- Information shown:
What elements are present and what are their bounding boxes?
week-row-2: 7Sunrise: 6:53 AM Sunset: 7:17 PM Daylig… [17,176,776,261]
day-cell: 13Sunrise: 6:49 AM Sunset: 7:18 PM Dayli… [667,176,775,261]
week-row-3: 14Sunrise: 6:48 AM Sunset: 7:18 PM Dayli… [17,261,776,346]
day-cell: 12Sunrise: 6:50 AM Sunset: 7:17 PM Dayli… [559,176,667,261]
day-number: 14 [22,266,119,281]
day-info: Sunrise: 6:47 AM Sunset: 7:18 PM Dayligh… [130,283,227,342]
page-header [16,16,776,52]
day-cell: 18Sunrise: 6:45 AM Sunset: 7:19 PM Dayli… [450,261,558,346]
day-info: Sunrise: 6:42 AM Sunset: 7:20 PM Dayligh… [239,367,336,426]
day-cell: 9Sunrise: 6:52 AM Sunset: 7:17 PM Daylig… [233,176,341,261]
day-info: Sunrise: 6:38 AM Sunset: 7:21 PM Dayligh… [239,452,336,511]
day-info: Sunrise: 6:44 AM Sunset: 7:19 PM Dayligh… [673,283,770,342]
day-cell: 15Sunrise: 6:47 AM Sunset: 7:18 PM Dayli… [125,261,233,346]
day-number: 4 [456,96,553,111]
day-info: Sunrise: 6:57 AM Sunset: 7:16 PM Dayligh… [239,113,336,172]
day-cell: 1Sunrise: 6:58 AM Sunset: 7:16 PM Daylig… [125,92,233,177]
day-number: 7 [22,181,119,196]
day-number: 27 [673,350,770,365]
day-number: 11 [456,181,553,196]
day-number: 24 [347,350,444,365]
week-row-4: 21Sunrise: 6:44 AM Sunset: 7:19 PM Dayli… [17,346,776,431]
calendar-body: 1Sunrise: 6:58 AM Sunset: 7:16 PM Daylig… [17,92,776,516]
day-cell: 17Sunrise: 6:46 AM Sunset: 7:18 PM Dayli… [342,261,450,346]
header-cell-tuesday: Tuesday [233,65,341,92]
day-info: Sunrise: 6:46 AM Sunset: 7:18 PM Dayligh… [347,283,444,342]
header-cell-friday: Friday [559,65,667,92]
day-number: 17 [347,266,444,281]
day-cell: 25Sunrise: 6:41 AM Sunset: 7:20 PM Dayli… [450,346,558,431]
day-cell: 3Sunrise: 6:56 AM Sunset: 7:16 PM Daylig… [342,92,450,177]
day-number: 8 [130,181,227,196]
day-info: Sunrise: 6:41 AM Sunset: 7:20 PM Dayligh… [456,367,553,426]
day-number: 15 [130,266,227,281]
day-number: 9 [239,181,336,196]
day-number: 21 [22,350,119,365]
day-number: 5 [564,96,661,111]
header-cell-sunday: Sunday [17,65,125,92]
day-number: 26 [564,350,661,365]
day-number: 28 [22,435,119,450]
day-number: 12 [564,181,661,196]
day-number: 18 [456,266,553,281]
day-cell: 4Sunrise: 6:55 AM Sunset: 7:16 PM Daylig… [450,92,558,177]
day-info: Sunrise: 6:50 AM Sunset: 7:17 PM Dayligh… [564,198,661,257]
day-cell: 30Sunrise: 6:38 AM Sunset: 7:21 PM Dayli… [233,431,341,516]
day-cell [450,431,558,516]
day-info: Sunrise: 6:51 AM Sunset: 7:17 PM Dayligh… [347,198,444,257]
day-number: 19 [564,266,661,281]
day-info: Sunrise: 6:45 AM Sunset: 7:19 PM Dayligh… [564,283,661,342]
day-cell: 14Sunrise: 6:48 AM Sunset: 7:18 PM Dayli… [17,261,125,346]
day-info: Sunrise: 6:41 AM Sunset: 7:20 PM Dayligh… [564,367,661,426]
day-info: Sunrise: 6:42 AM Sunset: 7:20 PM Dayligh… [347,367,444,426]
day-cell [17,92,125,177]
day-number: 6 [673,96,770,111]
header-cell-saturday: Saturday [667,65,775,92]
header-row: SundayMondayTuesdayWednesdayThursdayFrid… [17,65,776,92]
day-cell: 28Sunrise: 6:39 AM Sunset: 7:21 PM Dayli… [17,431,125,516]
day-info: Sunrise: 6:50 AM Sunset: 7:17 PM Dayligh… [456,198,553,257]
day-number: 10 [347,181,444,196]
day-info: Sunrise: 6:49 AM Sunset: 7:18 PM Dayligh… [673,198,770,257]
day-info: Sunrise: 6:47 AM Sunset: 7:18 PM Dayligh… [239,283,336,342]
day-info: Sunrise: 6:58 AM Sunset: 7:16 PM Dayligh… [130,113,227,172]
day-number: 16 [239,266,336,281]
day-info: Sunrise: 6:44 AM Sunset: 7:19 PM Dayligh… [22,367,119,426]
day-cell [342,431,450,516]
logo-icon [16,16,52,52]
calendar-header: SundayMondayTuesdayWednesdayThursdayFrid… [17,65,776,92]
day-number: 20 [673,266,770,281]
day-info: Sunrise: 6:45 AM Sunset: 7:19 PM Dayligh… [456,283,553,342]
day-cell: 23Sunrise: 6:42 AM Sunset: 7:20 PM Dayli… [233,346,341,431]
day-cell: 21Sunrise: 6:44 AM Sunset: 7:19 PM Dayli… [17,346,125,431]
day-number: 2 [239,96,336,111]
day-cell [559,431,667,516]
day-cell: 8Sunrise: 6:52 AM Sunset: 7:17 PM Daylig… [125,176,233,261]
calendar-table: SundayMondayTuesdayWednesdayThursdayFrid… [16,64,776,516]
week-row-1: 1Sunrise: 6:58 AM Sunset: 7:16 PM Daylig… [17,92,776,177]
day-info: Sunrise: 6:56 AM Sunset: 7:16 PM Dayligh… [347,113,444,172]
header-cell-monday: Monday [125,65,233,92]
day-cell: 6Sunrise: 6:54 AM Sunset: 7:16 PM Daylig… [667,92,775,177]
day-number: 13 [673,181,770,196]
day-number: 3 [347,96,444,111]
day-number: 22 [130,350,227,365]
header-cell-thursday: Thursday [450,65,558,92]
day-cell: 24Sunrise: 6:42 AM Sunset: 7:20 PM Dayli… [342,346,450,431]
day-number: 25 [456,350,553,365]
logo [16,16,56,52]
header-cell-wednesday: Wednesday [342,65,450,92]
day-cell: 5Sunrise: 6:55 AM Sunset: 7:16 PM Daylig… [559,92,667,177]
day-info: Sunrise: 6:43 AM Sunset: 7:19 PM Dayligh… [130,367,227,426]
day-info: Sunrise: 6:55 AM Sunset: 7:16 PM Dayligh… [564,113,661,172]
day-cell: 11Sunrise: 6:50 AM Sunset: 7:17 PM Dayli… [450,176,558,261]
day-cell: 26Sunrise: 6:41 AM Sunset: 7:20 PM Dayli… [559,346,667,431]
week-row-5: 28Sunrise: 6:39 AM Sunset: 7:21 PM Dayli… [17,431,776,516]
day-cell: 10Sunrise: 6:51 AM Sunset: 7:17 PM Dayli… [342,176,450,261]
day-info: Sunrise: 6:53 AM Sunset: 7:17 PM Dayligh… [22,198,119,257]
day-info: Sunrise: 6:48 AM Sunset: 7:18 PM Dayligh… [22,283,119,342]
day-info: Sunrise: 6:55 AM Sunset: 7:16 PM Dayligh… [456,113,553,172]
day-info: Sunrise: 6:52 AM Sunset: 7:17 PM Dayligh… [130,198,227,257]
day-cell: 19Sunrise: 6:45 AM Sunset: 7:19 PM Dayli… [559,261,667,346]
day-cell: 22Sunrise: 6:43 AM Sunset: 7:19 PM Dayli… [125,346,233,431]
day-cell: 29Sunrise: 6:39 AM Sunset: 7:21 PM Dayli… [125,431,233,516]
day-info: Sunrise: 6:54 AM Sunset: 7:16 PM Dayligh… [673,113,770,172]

- Problem:
If a line in the entries includes the word "SundayMondayTuesdayWednesdayThursdayFrid", copy that line out.

- Finished exercise:
header-row: SundayMondayTuesdayWednesdayThursdayFrid… [17,65,776,92]
calendar-header: SundayMondayTuesdayWednesdayThursdayFrid… [17,65,776,92]
calendar-table: SundayMondayTuesdayWednesdayThursdayFrid… [16,64,776,516]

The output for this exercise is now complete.